Killer of Sheep (1979)

The most famous film that nobody has heard about, "The Killer of Sheep" is a film that has a lot of critical praise and respect surrounding it...considering the fact that many herald it as the quintessential film that time forgot, I find this movie ironic.
The movie concerns a black family living in borderline poverty in an American town which I couldn't identify. It looked like it was in the south...but I could be wrong about that.
The narrative meanders quite a while before it picks a person to call its central figure. Stan (Henry Gayle Sanders) is a family man and worker. He rarely sleeps, stumbling around as a pacified insomniac. His wife is desperate for attention, but loyal to Stan. She will not leave him just because he no longer seems interested in her.
As much as the movie is about Stan, it's more about recreating an entire sub-culture—at this, the films is much more successful.
The movie's budget is always mentioned when talking about the film. Made for next to nothing, as far as films are concerned, "Killer of Sheep" remains probably the most famous 'student film'. The film was made by Charles Burnett, who has since disappeared. He is still directing, but I had not heard of any of his films besides this one.
Children are a central figure to the movie. The camera captures how the goof off and play...this is key for preserving the feeling that the film generates.
The women sass and sulk, the men act like kids, the kids pretend to be adults.
It's a film that is almost completely devoid of a white character...but it doubt if it's making a racial comment. There are bad characters and good characters in "Killer of Sheep" regardless of their skin color. Perhaps the film is asking for a better chance to be given to those in poverty; but I can't really find a meaning behind the dreary and suffocating shots.
The movie is a herald to what the independent filmmaker can achieve...a feat that would be replicated years later by "Beasts of the Southern Wild".
So many emotions run through "Killer of Sheep"—horror, despair, dark humor, longing, romance, rejection, boredom, and need.
Burnett always returns to the children as a marker of some kind, showing how the film's story has progressed and the location of the story remains the same.
The plot is a rambling storyline that is unafraid to show snippets of other people's conversations and lives. Stan survives a few days...that's essentially all what the film is about.
He has two kids and they seem destined to take separated paths. The girl is demure and inquisitive and the boy is turning into a rebel.
"Killer of Sheep" is about the setting, these characters are living out the traditions of their parents. They yell at their kids the same way, beat them the same way, interact with each other in the same way—yet they are completely true to themselves.

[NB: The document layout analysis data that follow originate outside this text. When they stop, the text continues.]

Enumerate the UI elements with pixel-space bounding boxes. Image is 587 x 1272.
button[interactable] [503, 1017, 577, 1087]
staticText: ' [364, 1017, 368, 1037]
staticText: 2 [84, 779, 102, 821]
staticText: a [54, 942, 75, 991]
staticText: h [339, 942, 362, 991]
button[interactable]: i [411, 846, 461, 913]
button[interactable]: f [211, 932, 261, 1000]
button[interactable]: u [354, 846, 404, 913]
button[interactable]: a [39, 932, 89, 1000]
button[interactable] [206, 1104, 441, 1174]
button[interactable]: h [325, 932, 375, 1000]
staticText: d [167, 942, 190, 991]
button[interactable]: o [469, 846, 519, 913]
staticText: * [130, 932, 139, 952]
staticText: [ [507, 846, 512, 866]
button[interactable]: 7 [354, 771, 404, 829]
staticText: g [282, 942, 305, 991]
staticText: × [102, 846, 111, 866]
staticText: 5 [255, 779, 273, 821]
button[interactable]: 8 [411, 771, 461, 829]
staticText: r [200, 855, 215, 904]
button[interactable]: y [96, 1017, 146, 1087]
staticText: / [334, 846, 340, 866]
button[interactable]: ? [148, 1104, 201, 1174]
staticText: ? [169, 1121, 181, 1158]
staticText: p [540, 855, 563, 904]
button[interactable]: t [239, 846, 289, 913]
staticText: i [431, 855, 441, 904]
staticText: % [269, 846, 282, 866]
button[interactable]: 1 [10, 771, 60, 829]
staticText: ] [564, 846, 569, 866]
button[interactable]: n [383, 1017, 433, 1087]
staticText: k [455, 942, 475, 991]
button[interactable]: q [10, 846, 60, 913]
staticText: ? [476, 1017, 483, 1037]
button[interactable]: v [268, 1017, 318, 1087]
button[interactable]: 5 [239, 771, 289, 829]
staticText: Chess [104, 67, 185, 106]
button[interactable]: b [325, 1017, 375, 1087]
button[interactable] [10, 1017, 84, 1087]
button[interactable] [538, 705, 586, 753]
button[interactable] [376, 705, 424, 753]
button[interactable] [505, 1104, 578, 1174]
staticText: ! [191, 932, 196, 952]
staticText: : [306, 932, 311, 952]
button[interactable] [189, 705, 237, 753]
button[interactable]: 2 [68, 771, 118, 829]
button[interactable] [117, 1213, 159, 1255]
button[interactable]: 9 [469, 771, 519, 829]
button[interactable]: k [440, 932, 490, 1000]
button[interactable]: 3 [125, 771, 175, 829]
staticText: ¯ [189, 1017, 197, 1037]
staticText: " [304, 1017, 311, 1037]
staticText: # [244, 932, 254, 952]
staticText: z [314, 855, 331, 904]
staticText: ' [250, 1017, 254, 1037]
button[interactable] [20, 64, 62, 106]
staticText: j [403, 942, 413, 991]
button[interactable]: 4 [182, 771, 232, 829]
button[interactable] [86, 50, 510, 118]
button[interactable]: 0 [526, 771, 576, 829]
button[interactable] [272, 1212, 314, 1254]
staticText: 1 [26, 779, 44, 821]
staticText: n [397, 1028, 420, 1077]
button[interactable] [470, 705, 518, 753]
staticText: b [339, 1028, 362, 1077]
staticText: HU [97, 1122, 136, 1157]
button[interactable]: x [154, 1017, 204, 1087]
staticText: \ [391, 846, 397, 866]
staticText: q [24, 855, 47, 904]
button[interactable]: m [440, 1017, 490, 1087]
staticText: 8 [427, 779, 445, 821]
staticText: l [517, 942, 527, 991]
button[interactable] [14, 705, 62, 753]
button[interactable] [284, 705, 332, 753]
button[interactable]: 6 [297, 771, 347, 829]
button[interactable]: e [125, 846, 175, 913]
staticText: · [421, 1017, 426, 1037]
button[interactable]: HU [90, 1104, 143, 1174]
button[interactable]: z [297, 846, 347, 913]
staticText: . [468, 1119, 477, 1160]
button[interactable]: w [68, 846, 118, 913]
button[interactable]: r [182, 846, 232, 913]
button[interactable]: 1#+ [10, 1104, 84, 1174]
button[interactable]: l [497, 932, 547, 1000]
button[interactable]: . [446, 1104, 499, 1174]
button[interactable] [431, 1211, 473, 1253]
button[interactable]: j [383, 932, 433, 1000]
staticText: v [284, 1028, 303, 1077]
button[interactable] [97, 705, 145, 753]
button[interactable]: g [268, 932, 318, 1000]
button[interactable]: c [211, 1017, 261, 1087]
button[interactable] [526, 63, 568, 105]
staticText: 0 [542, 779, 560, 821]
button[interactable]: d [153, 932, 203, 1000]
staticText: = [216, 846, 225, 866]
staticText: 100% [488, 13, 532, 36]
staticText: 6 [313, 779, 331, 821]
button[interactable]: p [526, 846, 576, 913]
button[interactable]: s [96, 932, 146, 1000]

They find new ways to stray from the traditional upbringing that they all—no doubt—had.
There's a great sleepiness to the film and sleep is a large part of it. If only Stan would shut his eyes, something we rarely see him do, maybe he could get rest. Rest would mean a validation of something to the viewer so he is kept from resting.
"Killer of Sheep" challenges its viewer, it demands respect.
That being said, the film indulges in its own quirks. Shots carry on far too long and the plot meanders more than necessary.
It's faintly reminiscent of Richard Linklater's "Slacker"; yet without the Allen-esque humor.
"Killer of Sheep" is a joyless film, full of life. The bleakness of the everyday street, shot with caring, is enough to almost make you cry.